I'm working on multi-class classification in python (4 classes). To obtain the results of each class separately, I used the following code:
from sklearn.metrics import confusion_matrix
cm = confusion_matrix(y_test, y_pred)
cnf_matrix = cm
FP = cnf_matrix.sum(axis=0) - np.diag(cnf_matrix)
FN = cnf_matrix.sum(axis=1) - np.diag(cnf_matrix)
TP = np.diag(cnf_matrix)
TN = cnf_matrix.sum() - (FP + FN + TP)
FP = FP.astype(float)
FN = FN.astype(float)
TP = TP.astype(float)
TN = TN.astype(float)
# Sensitivity, hit rate, recall, or true positive rate
TPR = TP/(TP+FN)
print('TPR : ',TPR)
# Specificity or true negative rate
TNR = TN/(TN+FP)
print('TNR : ',TNR)
# Precision or positive predictive value
PPV = TP/(TP+FP)
print('PPV : ',PPV)
# Fall out or false positive rate
FPR = FP/(FP+TN)
print('FPR : ',FPR)
# False negative rate
FNR = FN/(TP+FN)
print('FNR : ',FNR)
# Overall accuracy
ACC = (TP+TN)/(TP+FP+FN+TN)
print('ACC : ',ACC)
I obtained the following results:
TPR : [0.98398792 0.99999366 0.99905393 0.99999548]
TNR : [0.99999211 0.99997989 1. 0.99773928]

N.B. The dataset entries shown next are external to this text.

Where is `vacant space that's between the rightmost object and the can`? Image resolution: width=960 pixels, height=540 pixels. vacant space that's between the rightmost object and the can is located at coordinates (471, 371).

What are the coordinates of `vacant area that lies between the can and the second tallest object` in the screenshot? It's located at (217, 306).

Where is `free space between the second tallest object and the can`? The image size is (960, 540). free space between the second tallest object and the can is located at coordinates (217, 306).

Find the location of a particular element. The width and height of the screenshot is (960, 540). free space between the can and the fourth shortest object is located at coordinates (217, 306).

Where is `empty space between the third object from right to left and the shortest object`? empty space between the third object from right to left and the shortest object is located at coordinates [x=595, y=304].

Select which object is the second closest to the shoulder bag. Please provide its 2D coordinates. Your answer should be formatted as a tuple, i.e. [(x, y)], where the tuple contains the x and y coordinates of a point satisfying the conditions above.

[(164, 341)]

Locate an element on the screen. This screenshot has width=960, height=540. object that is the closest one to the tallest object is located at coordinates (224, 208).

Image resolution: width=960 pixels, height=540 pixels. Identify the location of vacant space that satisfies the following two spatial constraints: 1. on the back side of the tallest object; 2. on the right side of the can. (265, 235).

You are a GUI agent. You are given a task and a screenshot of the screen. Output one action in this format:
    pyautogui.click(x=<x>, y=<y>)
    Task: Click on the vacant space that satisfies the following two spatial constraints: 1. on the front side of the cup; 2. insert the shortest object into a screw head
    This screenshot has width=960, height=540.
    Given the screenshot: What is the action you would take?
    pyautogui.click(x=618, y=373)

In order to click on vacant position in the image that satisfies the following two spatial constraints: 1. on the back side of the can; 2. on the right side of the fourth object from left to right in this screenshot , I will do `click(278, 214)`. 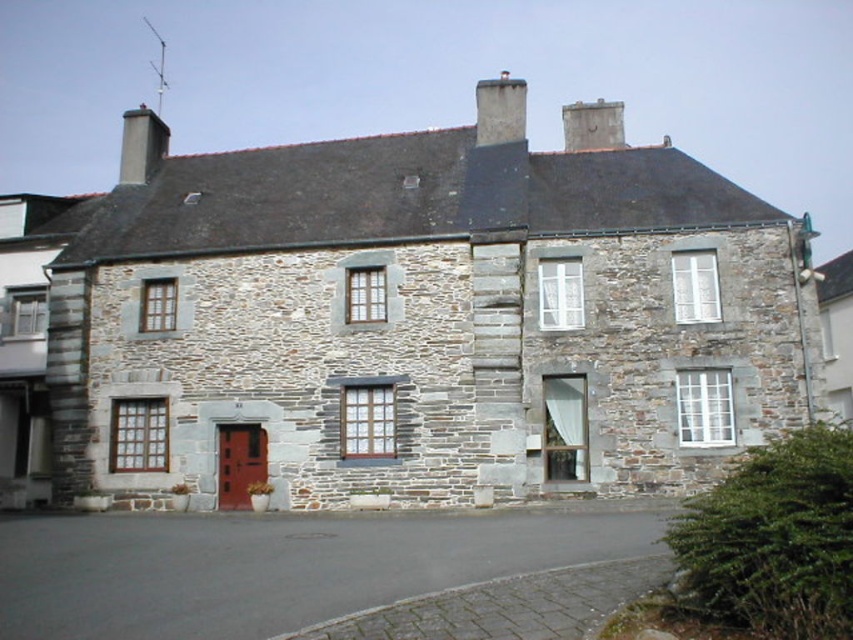 Question: Which object appears closest to the camera in this image?

Choices:
 (A) gray stone chimney at upper center
 (B) smooth gray chimney at upper left
 (C) smooth wooden door at center

Answer: (C)

Question: Does gray stone chimney at upper center have a greater width compared to smooth gray chimney at upper left?

Choices:
 (A) yes
 (B) no

Answer: (B)

Question: Does gray stone chimney at upper center have a lesser width compared to smooth stone chimney at upper center?

Choices:
 (A) no
 (B) yes

Answer: (B)

Question: Considering the real-world distances, which object is closest to the smooth stone chimney at upper center?

Choices:
 (A) smooth wooden door at center
 (B) gray stone chimney at upper center
 (C) smooth gray chimney at upper left

Answer: (B)

Question: Based on their relative distances, which object is nearer to the smooth stone chimney at upper center?

Choices:
 (A) smooth gray chimney at upper left
 (B) smooth wooden door at center
 (C) gray stone chimney at upper center

Answer: (C)

Question: Does smooth gray chimney at upper left have a smaller size compared to smooth stone chimney at upper center?

Choices:
 (A) no
 (B) yes

Answer: (A) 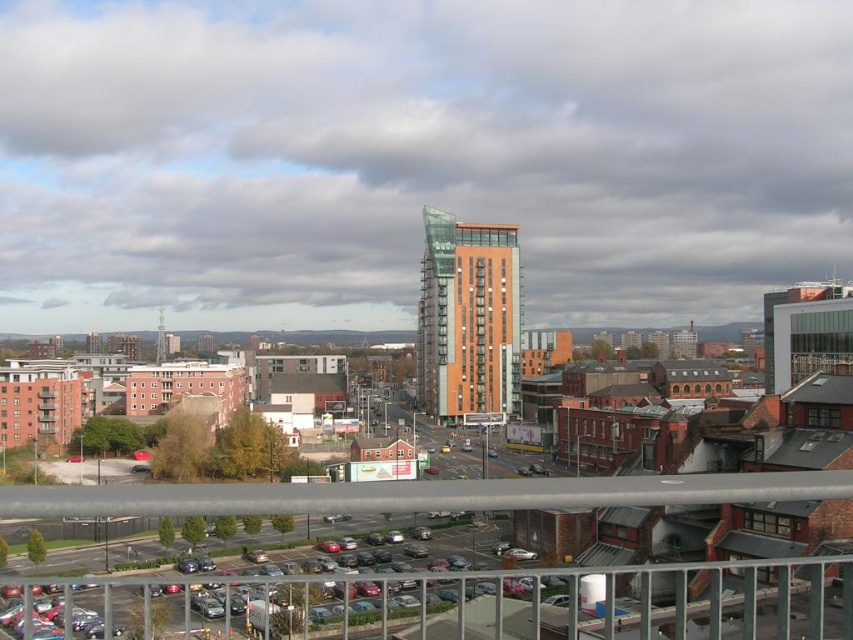 Question: Is gray metallic rail at lower center thinner than metal at center?

Choices:
 (A) yes
 (B) no

Answer: (A)

Question: Is gray metallic rail at lower center above metal at center?

Choices:
 (A) yes
 (B) no

Answer: (A)

Question: Among these objects, which one is nearest to the camera?

Choices:
 (A) gray metallic rail at lower center
 (B) metal at center

Answer: (B)

Question: Is gray metallic rail at lower center below metal at center?

Choices:
 (A) yes
 (B) no

Answer: (B)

PPV : [0.99988488 0.99996832 1. 0.99810887]
FPR : [7.89469529e-06 2.01061605e-05 0.00000000e+00 2.26072224e-03]
FNR : [1.60120846e-02 6.33705530e-06 9.46073794e-04 4.52196090e-06]
ACC : [0.99894952 0.99998524 0.99999754 0.99896674]

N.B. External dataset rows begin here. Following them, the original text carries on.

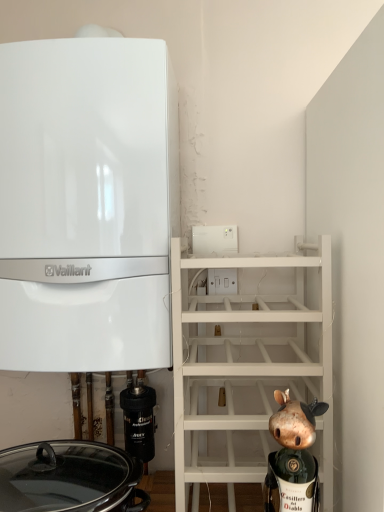 Question: From the image's perspective, would you say white glossy vaillant boiler at left is shown under black rubber filter at lower left?

Choices:
 (A) no
 (B) yes

Answer: (A)

Question: Is white glossy vaillant boiler at left not inside black rubber filter at lower left?

Choices:
 (A) yes
 (B) no

Answer: (A)

Question: Can you see white glossy vaillant boiler at left touching black rubber filter at lower left?

Choices:
 (A) yes
 (B) no

Answer: (B)

Question: Is white glossy vaillant boiler at left positioned with its back to black rubber filter at lower left?

Choices:
 (A) yes
 (B) no

Answer: (B)

Question: Does white glossy vaillant boiler at left appear on the left side of black rubber filter at lower left?

Choices:
 (A) no
 (B) yes

Answer: (B)

Question: Can you confirm if white glossy vaillant boiler at left is smaller than black rubber filter at lower left?

Choices:
 (A) no
 (B) yes

Answer: (A)

Question: Considering the relative sizes of gold metallic figurine at lower right and black rubber filter at lower left in the image provided, is gold metallic figurine at lower right bigger than black rubber filter at lower left?

Choices:
 (A) yes
 (B) no

Answer: (A)

Question: Does gold metallic figurine at lower right have a lesser height compared to black rubber filter at lower left?

Choices:
 (A) yes
 (B) no

Answer: (B)

Question: Are gold metallic figurine at lower right and black rubber filter at lower left located far from each other?

Choices:
 (A) yes
 (B) no

Answer: (B)

Question: Can you confirm if gold metallic figurine at lower right is thinner than black rubber filter at lower left?

Choices:
 (A) yes
 (B) no

Answer: (B)

Question: Does gold metallic figurine at lower right appear on the left side of black rubber filter at lower left?

Choices:
 (A) no
 (B) yes

Answer: (A)

Question: Does gold metallic figurine at lower right have a greater width compared to black rubber filter at lower left?

Choices:
 (A) yes
 (B) no

Answer: (A)

Question: Is black rubber filter at lower left wider than gold metallic figurine at lower right?

Choices:
 (A) yes
 (B) no

Answer: (B)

Now, I want to calculate the average value of each metrics ?! Should I just add the four values to each others, after that divide the results on 4 ? for example, for the accuracy (ACC) : (0.99894952 + 0.99998524 + 0.99999754 + 0.99896674)/4 ?!! Or What should I do exactly ? Help please.